Time flies.

I haven't written in a while. Not a line on this blog, not a line for govt. That wasn't fun.

Things have been a bit busy lately, which is probably more of an excuse than anything. It's disappointing, though, because I was originally aiming for a September release of version 1.0. I've essentially ruled out any possibility of that happening.

When I was spending more time on govt, I took many opportunities to fill peoples' ears about the project. It was nice to hear such positive feedback for the concept. While talking to friends and colleagues, I received small pieces of validation that this application could help fill a void in the citizen's toolbox. As a result, the application will continue to be developed with a "legislator -> legislation" mindset, instead of the "legislation -> ???" mindset of existing applications.

Tonight, I pushed a non-negligible refactor of some state management that was no good. Also tweaked a few other things that had annoyed me as I idly played with whatever early version was on my phone. Working on govt tonight reenvigorated me, so expect more frequent updates as time goes on.

I can't wait to release something that reduces the friction in learning about your legislators.

How govt is going.

Building something while having a million other things to do in front of you is difficult. This is especially true when the almighty paycheck isn't luring you along. After a flurry of blog posts that talked about what I was going to do, I finally got started doing it. Soon thereafter a convenient set of reasons to defer working on govt appeared before me, and I gravitated before them. Over the past week, I have slowly worked toward getting into a rhythm with this project.

Tonight, I pushed a non-negligible amount of code to the repository. As it stands, govt has a simple ZIP-code based search for legislators, stores legislator info to disk when a search is successful, and displays a minimal piece of information about each legislator in a (terribly ugly and bad) list.

In a way, I am unhappy with the amount of work that has been completed, but at the same time these listed features do not tell the whole story of what's been done. I wrote a database manager, multiple utility classes to manage Fragments, updated Fragments to match modern Android development patterns, and more. Everything that has been completed required thought and consideration, and that is the point of this whole project for me – to think about something while I build it.

Aside from implementing new features, a major set of hurdles will include each step of UI design. Colors, assets (images, etc), interactions, animations, and more will need to be considered if I ever want to release a polished, quality application.

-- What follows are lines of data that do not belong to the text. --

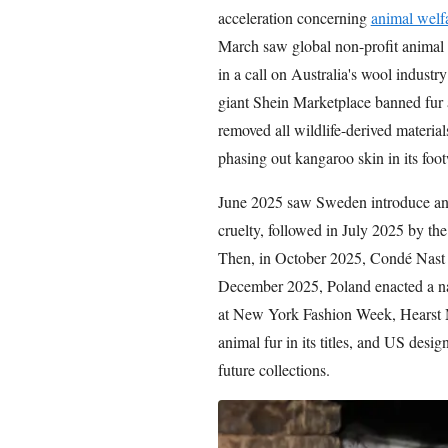
acceleration concerning
animal welf
March saw global non-profit animal
in a call on Australia's wool industr
giant Shein Marketplace banned fur 
removed all wildlife-derived materia
phasing out kangaroo skin in its foo
June 2025 saw Sweden introduce an 
cruelty, followed in July 2025 by t
Then, in October 2025, Condé Nast p
December 2025, Poland enacted a na
at New York Fashion Week, Hearst 
animal fur in its titles, and US des
future collections.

Anyway, I just wanted to assure my ever-anxious blog-readers that progress has been slow and steady, but I am hopeful to speed up soon. Have questions about the code? Send me a note and I can respond or even do a blogpost about the technical decisions I've made thus far.

The repo...it lives!


For those of you so inclined, you can follow the govt repository at the link above.

This weekend was somewhat productive for the project. I got some foundational things in place, including the choice to use Retrofit for network requests. I am extremely impressed with the library. It plays so well with GSON that it feels...a little bit like magic.

Look at the README for the one "gotcha" related to the API key, if you're looking to play with the app as it is developed. There probably wasn't a tremendous need to be so careful with this API key, but it seems like a good practice to get into the habit of.

The work continues!


Google IO: Some thoughts

note: I have been coding govt, but haven't come across any interesting problems or choices to write about. I'll get the code up onto Github in the near future, so you can at least check out the progress there.

Wednesday and Thursday of this past week were filled with big news from Google IO. IO is Google's annual developer conference.

Each year, the keynote presentation serves as a "state-of-the-platform" for Android (and other things I care less about); this year was no exception. During the 2.5 hour(!) presentation, developers were shown the future of the Android platform. There is plenty to be excited about.

The most relevant thing to come out of Google IO for me and govt was the outing of Material Design. With Material Design comes the most significant update to the Android style guidelines since Holo was released alongside 4.0 (Ice Cream Sandwich).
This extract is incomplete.